> _GOAL OF THE EXERCISE_
What follows is a set of records; repeat all of them exactly.
(TASK INPUTS begins)
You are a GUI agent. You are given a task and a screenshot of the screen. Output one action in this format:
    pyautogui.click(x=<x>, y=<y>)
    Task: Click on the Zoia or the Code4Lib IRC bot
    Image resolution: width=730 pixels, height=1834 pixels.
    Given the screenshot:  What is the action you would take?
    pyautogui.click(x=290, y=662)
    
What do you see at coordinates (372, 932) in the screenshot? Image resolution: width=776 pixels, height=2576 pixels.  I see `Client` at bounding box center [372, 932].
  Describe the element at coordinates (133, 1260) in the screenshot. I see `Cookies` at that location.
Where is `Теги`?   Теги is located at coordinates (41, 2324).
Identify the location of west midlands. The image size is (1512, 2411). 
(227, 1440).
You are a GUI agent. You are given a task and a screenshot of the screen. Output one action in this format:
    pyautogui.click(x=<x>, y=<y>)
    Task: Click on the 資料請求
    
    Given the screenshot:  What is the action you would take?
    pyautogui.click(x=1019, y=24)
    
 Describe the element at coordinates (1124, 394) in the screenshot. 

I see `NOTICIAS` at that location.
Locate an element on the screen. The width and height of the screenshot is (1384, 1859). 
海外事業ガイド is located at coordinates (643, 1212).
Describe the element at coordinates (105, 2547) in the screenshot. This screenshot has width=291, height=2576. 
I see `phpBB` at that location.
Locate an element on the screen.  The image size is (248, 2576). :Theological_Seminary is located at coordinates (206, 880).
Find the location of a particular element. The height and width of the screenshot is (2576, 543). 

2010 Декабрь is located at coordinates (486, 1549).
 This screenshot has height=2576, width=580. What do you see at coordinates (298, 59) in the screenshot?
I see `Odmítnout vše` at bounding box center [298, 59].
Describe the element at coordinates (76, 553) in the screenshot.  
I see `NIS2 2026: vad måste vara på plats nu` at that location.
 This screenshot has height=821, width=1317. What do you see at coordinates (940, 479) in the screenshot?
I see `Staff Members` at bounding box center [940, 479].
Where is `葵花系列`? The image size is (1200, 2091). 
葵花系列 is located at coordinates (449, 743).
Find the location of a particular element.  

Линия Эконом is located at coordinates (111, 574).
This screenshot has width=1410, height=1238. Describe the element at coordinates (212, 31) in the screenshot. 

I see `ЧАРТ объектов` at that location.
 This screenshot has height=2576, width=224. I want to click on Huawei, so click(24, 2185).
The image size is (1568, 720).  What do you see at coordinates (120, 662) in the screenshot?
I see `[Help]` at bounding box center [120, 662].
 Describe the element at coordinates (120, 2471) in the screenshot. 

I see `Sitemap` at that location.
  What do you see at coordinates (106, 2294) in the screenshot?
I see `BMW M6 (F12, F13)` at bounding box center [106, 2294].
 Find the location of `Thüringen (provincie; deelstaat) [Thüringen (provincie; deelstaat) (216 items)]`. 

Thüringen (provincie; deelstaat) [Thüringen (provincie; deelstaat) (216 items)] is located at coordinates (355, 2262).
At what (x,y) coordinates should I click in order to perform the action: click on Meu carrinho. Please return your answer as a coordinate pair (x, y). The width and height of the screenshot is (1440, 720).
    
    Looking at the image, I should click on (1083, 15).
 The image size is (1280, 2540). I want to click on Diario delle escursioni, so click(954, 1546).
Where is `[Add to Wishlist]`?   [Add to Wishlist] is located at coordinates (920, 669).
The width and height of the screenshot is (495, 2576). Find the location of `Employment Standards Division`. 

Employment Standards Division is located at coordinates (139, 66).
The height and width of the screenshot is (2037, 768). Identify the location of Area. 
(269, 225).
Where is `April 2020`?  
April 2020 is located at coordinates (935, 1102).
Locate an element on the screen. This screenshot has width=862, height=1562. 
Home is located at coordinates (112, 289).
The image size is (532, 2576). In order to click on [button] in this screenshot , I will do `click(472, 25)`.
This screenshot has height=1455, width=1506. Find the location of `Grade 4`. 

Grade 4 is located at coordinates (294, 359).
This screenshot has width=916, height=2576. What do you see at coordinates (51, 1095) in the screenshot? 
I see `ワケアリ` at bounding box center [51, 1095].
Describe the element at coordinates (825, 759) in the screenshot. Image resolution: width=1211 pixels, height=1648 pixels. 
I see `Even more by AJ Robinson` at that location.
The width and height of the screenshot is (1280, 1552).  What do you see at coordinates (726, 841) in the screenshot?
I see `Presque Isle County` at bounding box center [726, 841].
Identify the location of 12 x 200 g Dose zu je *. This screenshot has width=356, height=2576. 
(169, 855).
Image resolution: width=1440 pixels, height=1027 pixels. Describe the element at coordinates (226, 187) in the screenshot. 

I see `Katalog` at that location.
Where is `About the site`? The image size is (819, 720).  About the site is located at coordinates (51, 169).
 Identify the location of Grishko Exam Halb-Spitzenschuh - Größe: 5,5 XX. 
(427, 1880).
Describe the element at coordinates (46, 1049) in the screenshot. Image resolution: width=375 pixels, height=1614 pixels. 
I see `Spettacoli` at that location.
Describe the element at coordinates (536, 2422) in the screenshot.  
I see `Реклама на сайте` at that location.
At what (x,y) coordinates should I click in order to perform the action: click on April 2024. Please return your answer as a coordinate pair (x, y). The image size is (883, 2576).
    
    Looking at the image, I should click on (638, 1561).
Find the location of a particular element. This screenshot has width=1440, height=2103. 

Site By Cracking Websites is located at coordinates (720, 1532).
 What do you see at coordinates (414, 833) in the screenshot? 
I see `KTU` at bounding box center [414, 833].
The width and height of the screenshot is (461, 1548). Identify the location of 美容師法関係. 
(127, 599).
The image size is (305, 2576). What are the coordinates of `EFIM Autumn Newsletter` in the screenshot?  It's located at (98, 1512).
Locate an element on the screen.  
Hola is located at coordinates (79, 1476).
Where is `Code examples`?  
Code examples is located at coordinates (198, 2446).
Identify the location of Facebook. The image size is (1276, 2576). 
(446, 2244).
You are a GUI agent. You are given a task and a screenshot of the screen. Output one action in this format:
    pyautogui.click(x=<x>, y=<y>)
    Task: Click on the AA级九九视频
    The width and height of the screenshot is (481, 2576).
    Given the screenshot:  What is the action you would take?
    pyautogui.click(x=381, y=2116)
(TASK INPUTS ends)
> _COMPLETED TASK_
You are a GUI agent. You are given a task and a screenshot of the screen. Output one action in this format:
    pyautogui.click(x=<x>, y=<y>)
    Task: Click on the Zoia or the Code4Lib IRC bot
    Image resolution: width=730 pixels, height=1834 pixels.
    Given the screenshot:  What is the action you would take?
    pyautogui.click(x=290, y=662)
    
What do you see at coordinates (372, 932) in the screenshot? Image resolution: width=776 pixels, height=2576 pixels.  I see `Client` at bounding box center [372, 932].
  Describe the element at coordinates (133, 1260) in the screenshot. I see `Cookies` at that location.
Where is `Теги`?   Теги is located at coordinates (41, 2324).
Identify the location of west midlands. The image size is (1512, 2411). 
(227, 1440).
You are a GUI agent. You are given a task and a screenshot of the screen. Output one action in this format:
    pyautogui.click(x=<x>, y=<y>)
    Task: Click on the 資料請求
    
    Given the screenshot:  What is the action you would take?
    pyautogui.click(x=1019, y=24)
    
 Describe the element at coordinates (1124, 394) in the screenshot. 

I see `NOTICIAS` at that location.
Locate an element on the screen. The width and height of the screenshot is (1384, 1859). 
海外事業ガイド is located at coordinates (643, 1212).
Describe the element at coordinates (105, 2547) in the screenshot. This screenshot has width=291, height=2576. 
I see `phpBB` at that location.
Locate an element on the screen.  The image size is (248, 2576). :Theological_Seminary is located at coordinates (206, 880).
Find the location of a particular element. The height and width of the screenshot is (2576, 543). 

2010 Декабрь is located at coordinates (486, 1549).
 This screenshot has height=2576, width=580. What do you see at coordinates (298, 59) in the screenshot?
I see `Odmítnout vše` at bounding box center [298, 59].
Describe the element at coordinates (76, 553) in the screenshot.  
I see `NIS2 2026: vad måste vara på plats nu` at that location.
 This screenshot has height=821, width=1317. What do you see at coordinates (940, 479) in the screenshot?
I see `Staff Members` at bounding box center [940, 479].
Where is `葵花系列`? The image size is (1200, 2091). 
葵花系列 is located at coordinates (449, 743).
Find the location of a particular element.  

Линия Эконом is located at coordinates (111, 574).
This screenshot has width=1410, height=1238. Describe the element at coordinates (212, 31) in the screenshot. 

I see `ЧАРТ объектов` at that location.
 This screenshot has height=2576, width=224. I want to click on Huawei, so click(24, 2185).
The image size is (1568, 720).  What do you see at coordinates (120, 662) in the screenshot?
I see `[Help]` at bounding box center [120, 662].
 Describe the element at coordinates (120, 2471) in the screenshot. 

I see `Sitemap` at that location.
  What do you see at coordinates (106, 2294) in the screenshot?
I see `BMW M6 (F12, F13)` at bounding box center [106, 2294].
 Find the location of `Thüringen (provincie; deelstaat) [Thüringen (provincie; deelstaat) (216 items)]`. 

Thüringen (provincie; deelstaat) [Thüringen (provincie; deelstaat) (216 items)] is located at coordinates (355, 2262).
At what (x,y) coordinates should I click in order to perform the action: click on Meu carrinho. Please return your answer as a coordinate pair (x, y). The width and height of the screenshot is (1440, 720).
    
    Looking at the image, I should click on (1083, 15).
 The image size is (1280, 2540). I want to click on Diario delle escursioni, so click(954, 1546).
Where is `[Add to Wishlist]`?   [Add to Wishlist] is located at coordinates (920, 669).
The width and height of the screenshot is (495, 2576). Find the location of `Employment Standards Division`. 

Employment Standards Division is located at coordinates (139, 66).
The height and width of the screenshot is (2037, 768). Identify the location of Area. 
(269, 225).
Where is `April 2020`?  
April 2020 is located at coordinates (935, 1102).
Locate an element on the screen. This screenshot has width=862, height=1562. 
Home is located at coordinates (112, 289).
The image size is (532, 2576). In order to click on [button] in this screenshot , I will do `click(472, 25)`.
This screenshot has height=1455, width=1506. Find the location of `Grade 4`. 

Grade 4 is located at coordinates (294, 359).
This screenshot has width=916, height=2576. What do you see at coordinates (51, 1095) in the screenshot? 
I see `ワケアリ` at bounding box center [51, 1095].
Describe the element at coordinates (825, 759) in the screenshot. Image resolution: width=1211 pixels, height=1648 pixels. 
I see `Even more by AJ Robinson` at that location.
The width and height of the screenshot is (1280, 1552).  What do you see at coordinates (726, 841) in the screenshot?
I see `Presque Isle County` at bounding box center [726, 841].
Identify the location of 12 x 200 g Dose zu je *. This screenshot has width=356, height=2576. 
(169, 855).
Image resolution: width=1440 pixels, height=1027 pixels. Describe the element at coordinates (226, 187) in the screenshot. 

I see `Katalog` at that location.
Where is `About the site`? The image size is (819, 720).  About the site is located at coordinates (51, 169).
 Identify the location of Grishko Exam Halb-Spitzenschuh - Größe: 5,5 XX. 
(427, 1880).
Describe the element at coordinates (46, 1049) in the screenshot. Image resolution: width=375 pixels, height=1614 pixels. 
I see `Spettacoli` at that location.
Describe the element at coordinates (536, 2422) in the screenshot.  
I see `Реклама на сайте` at that location.
At what (x,y) coordinates should I click in order to perform the action: click on April 2024. Please return your answer as a coordinate pair (x, y). The image size is (883, 2576).
    
    Looking at the image, I should click on (638, 1561).
Find the location of a particular element. This screenshot has width=1440, height=2103. 

Site By Cracking Websites is located at coordinates (720, 1532).
 What do you see at coordinates (414, 833) in the screenshot? 
I see `KTU` at bounding box center [414, 833].
The width and height of the screenshot is (461, 1548). Identify the location of 美容師法関係. 
(127, 599).
The image size is (305, 2576). What are the coordinates of `EFIM Autumn Newsletter` in the screenshot?  It's located at (98, 1512).
Locate an element on the screen.  
Hola is located at coordinates (79, 1476).
Where is `Code examples`?  
Code examples is located at coordinates (198, 2446).
Identify the location of Facebook. The image size is (1276, 2576). 
(446, 2244).
You are a GUI agent. You are given a task and a screenshot of the screen. Output one action in this format:
    pyautogui.click(x=<x>, y=<y>)
    Task: Click on the AA级九九视频
    The width and height of the screenshot is (481, 2576).
    Given the screenshot:  What is the action you would take?
    pyautogui.click(x=381, y=2116)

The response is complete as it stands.